One thing I should mention is that the Retron 5 lets you choose to display images in the original console’s internal resolution or to display them as they’d appear formatted on a 4:3 ratio screen. You might think the internal resolution would be best, but that’s not necessarily true. CRT monitors have rectangular “pixels” and game designers drew their characters and backgrounds with that in mind. This is most obvious with the NES and Super NES, in which selecting the original internal resolution causes Mario to flatten out, almost as if he’s had gastric bypass done. My personal preference and recommendation is to set “Force Original Resolution” to off for everything except the Game Boy and Game Boy Advance. That way you get the proper aspect ratio and your timing won’t be thrown for a loop.

I own a number of homebrew games and hacked reproductions for the NES. Only some of these work on the Retron 5. DK Pie Factory and the translated Japanese version of Ninja Gaiden III ran fine, but Mystic Pillars and Recca Pure did not. I’m told that Hyperkin has been improving compatibility for these sorts of cartridges, so perhaps some more of mine will work after the next update. You can use the IPS patch functionality to "create" some of these hacks anyway, so it's not a horrible problem.

I only own one Sega Megadrive and one other Famicom game: Bare Knuckle III and Crisis Force. Both worked. That's pretty awesome since, much like Akumajou Densetsu, Crisis Force contains a special chip that was never used in North American NES games. That's also why you don't ever see reproduction copies of Crisis Force: nobody's cloned the VRC4 chip and the few Famicom donors you could use to make a repro cost about the same to import as an actual copy of the game.
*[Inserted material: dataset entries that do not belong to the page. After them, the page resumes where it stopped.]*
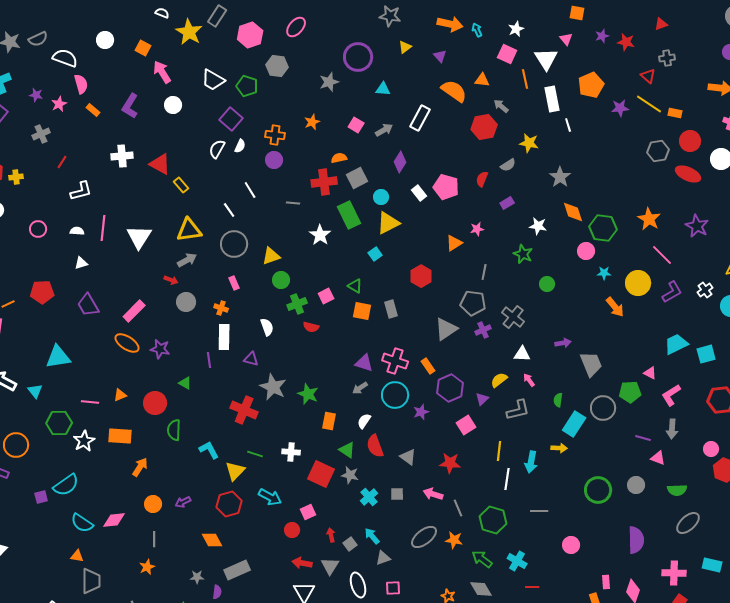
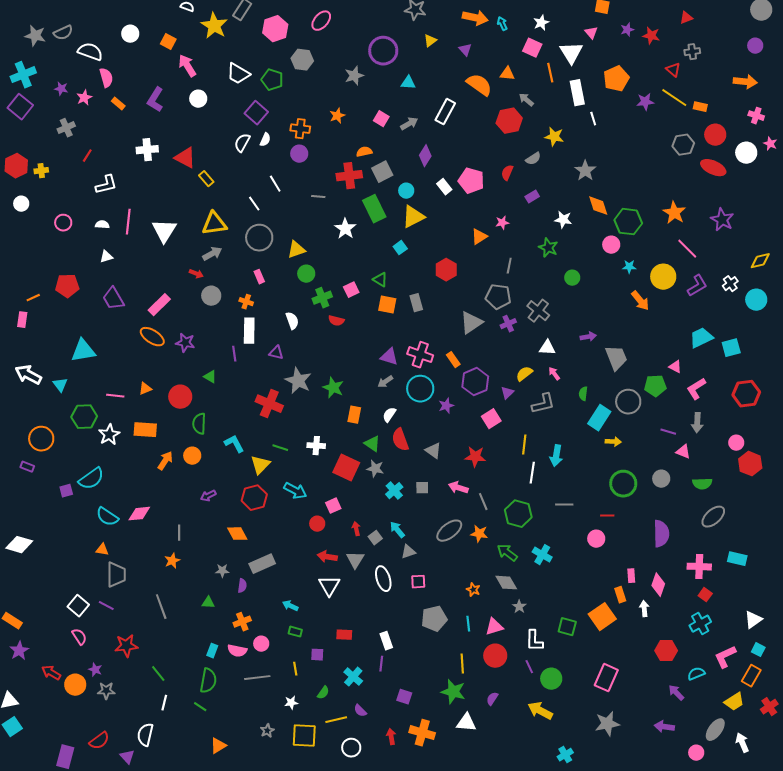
yellow arrow: (559, 448) -> (613, 442), moved
orange circle: (153, 504) -> (192, 456), moved
red line: (532, 587) -> (607, 516), moved

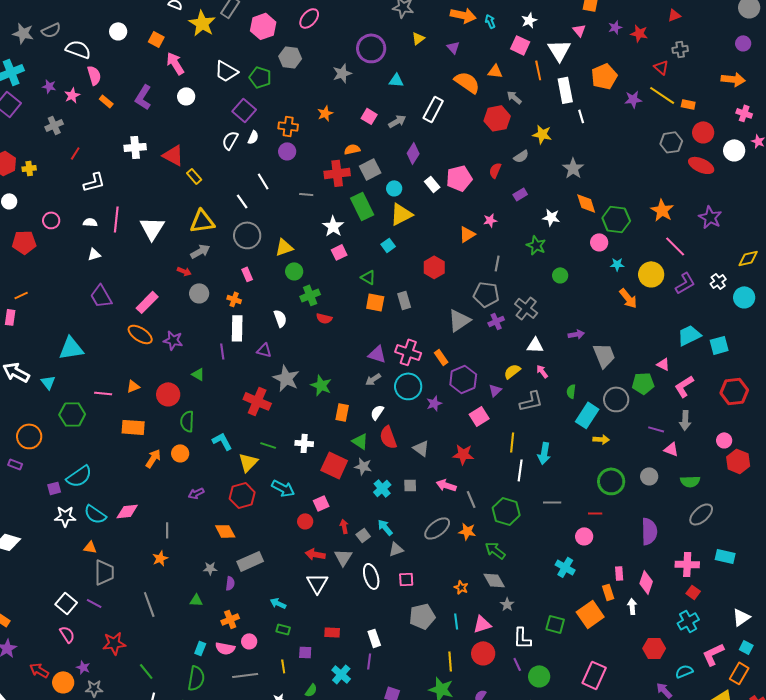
pink pentagon: (471, 181) -> (459, 178), turned -30
red pentagon: (67, 286) -> (24, 242), moved
pink square: (351, 290) -> (339, 252), moved
white star: (109, 435) -> (65, 516), moved, turned 30
cyan cross: (542, 555) -> (565, 567), moved

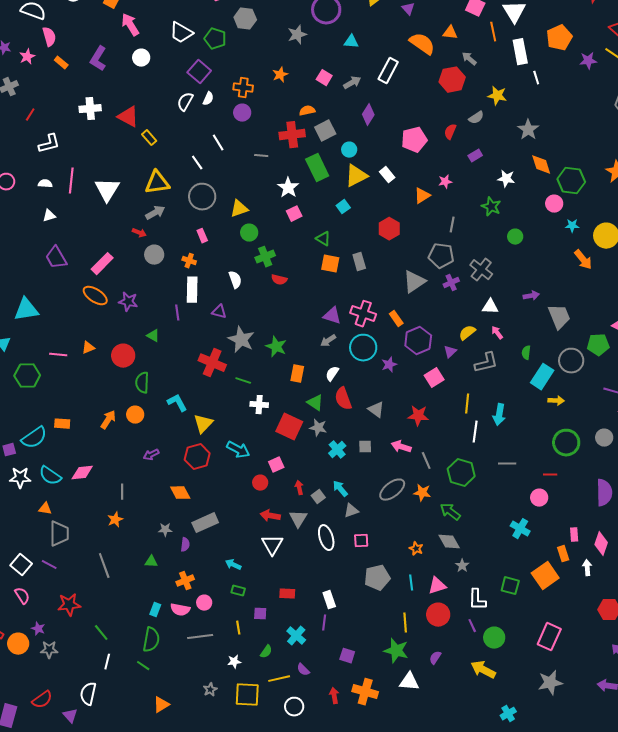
white rectangle: (432, 184) -> (387, 175), moved
orange rectangle: (133, 427) -> (62, 424), moved, size x0.7
green line: (268, 445) -> (243, 381), moved

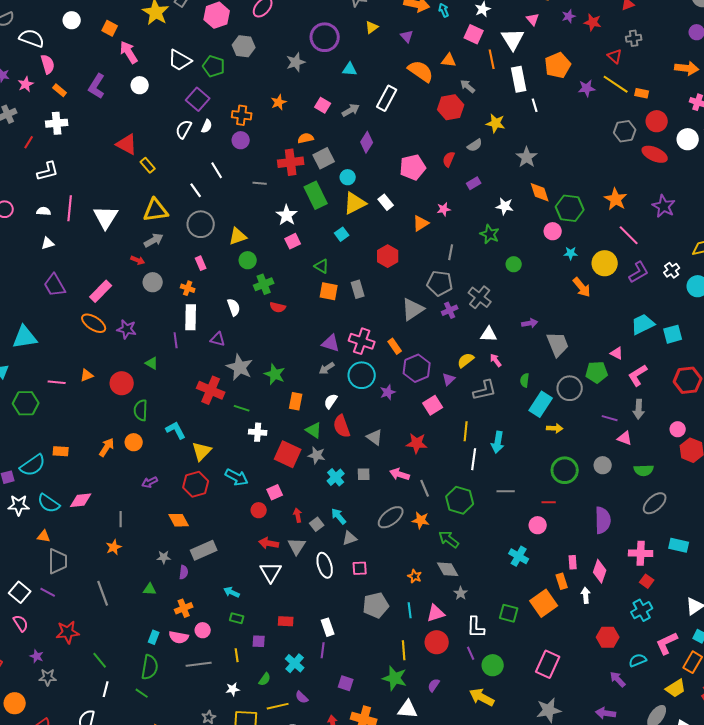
white cross: (90, 109) -> (57, 123), moved
orange circle: (18, 644) -> (15, 703), moved

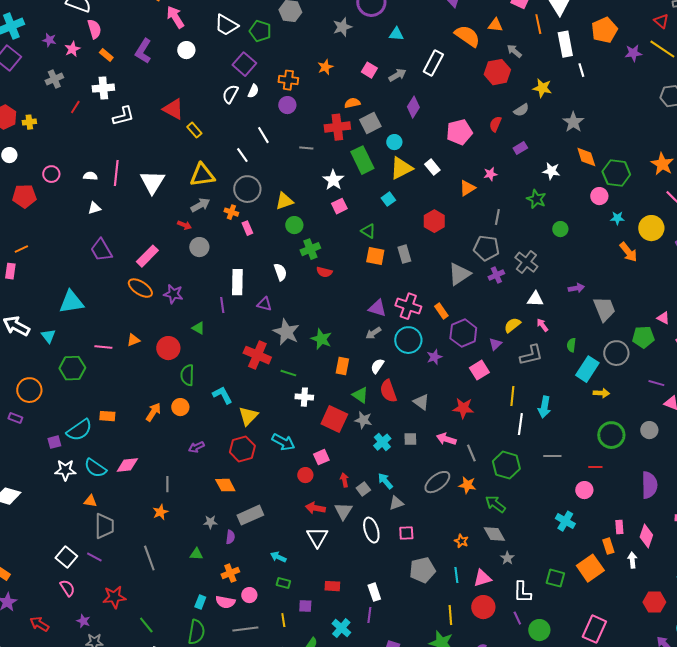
white L-shape: (48, 171) -> (123, 116), moved
orange cross: (188, 288) -> (231, 212), moved

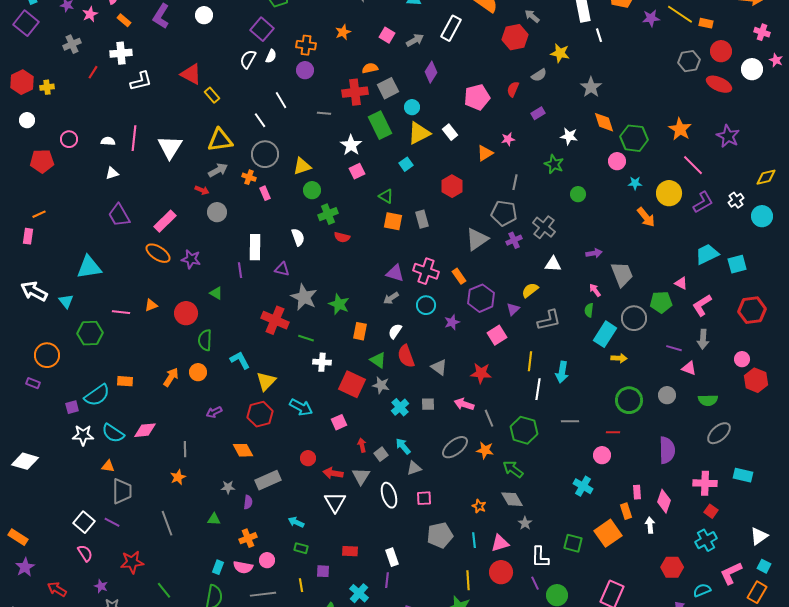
pink arrow: (542, 325) -> (595, 290), moved
cyan circle: (408, 340) -> (426, 305), size x0.7
red circle: (305, 475) -> (308, 458), moved

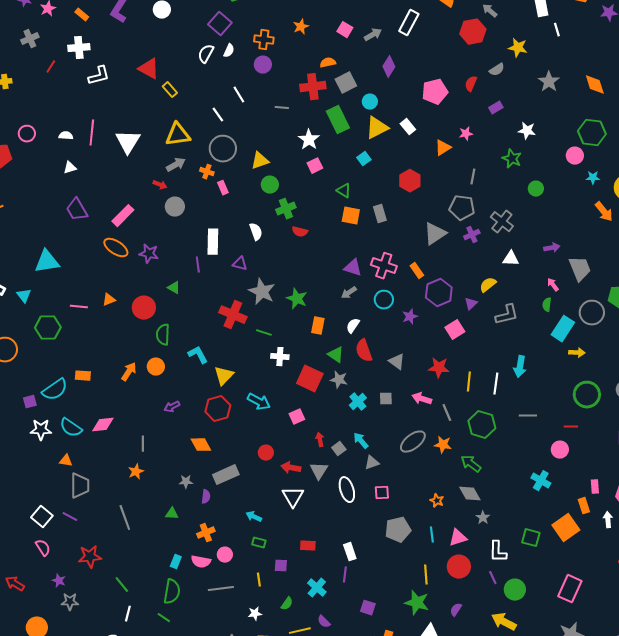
orange diamond: (604, 122) -> (595, 85), moved
yellow line: (530, 361) -> (469, 382), moved

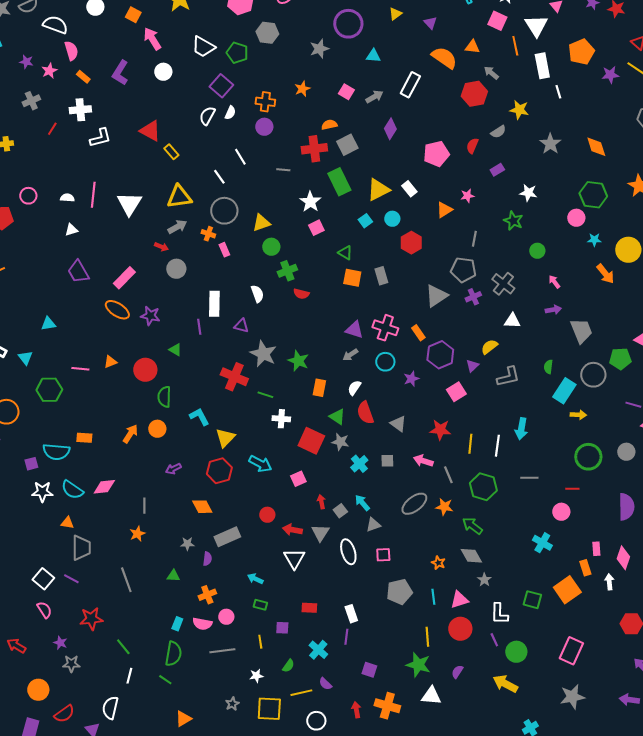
cyan circle: (370, 102) -> (392, 219), moved
cyan triangle: (47, 262) -> (48, 324), size x0.6
pink arrow: (553, 285) -> (554, 282), moved
cyan semicircle: (55, 390) -> (56, 452), turned 40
Other clone consoles manufactured in the past could boast maybe 90% compatibility, so I can’t fault the Retron 5 terribly in light of what I’d call 98% compatibility with legitimately published retail games (based on personal experience and reading a list maintained by fans). Nevertheless, as my experience shows, you have to be ready for potential disappointment, especially if Castlevania Bloodlines is one of your favorites.
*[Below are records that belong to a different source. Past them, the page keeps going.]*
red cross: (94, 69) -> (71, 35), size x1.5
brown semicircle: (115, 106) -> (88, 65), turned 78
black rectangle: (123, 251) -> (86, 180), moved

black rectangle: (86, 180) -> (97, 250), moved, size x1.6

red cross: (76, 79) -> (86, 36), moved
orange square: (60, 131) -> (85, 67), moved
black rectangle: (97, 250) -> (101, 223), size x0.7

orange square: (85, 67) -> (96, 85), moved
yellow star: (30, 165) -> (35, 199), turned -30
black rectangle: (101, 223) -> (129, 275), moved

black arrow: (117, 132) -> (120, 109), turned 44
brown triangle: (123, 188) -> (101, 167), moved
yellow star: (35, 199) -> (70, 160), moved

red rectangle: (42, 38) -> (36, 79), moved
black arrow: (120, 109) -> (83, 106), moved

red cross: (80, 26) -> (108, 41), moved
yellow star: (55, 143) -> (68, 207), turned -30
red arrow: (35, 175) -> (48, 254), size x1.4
With regard to controllers, all of the original first-party Nintendo and Sega controllers I plugged into the system worked flawlessly. Third-party controllers also generally work, though I did have problems with one: the GN6 Sega Genesis controller made by Hyperkin. That’s right, I had trouble with a Hyperkin controller on a Hyperkin system. The Z-button is mapped to the up direction on the d-pad. Oops. You can change the layout of the buttons in the configuration menu, but the up direction will still be tied to whatever you bind “Z” to. Good thing I have plenty of controllers laying around. If you don’t, I suggest you stick with the name brand accessories.

Summary: 43/50

It’s not actual hardware, it’s not 100% compatible, and it’s missing some A/V tweaking options that’d greatly improve my enjoyment of the unit. That said, I am satisfied with the Retron 5 because it lets me play most of my favorite games with genuine controllers while solving two very real problems (storage and entry cost). You won’t find another option out there that packs numerous systems into two square feet of shelf real estate. And you’re looking at $100 to get just one system working via HDMI (or $300 in the case of the NES). The Retron 5 itself retails for $120-$140 depending on which retailer you purchase from and what stock quantities are like.

Hyperkin has shown competency at fixing issues with subsequent firmware updates. So it could very well be that my problems with Castlevania III and Final Fight One will be fixed in a few months. Maybe they will add more filters too…

If you absolutely need your games to look just like they do on an old CRT monitor, you’re probably better off sticking with CRT and dealing with the related clutter. Likewise, if money is no object and you want the absolute best picture quality and compatibility, you should invest in RGB modded systems and an XRGB Framemeister box (FYI, the Chinese made SCART-to-HDMI converter that Amazon sells with “HD Video Converter” printed on it is also a viable alternative if you don’t mind the lack of image adjustments or scanlines).

For everyone else, I highly recommend the Retron 5. You’ll be able to play your old games again on your new TV and you’ll probably have a blast if modern gaming hasn’t ruined you yet.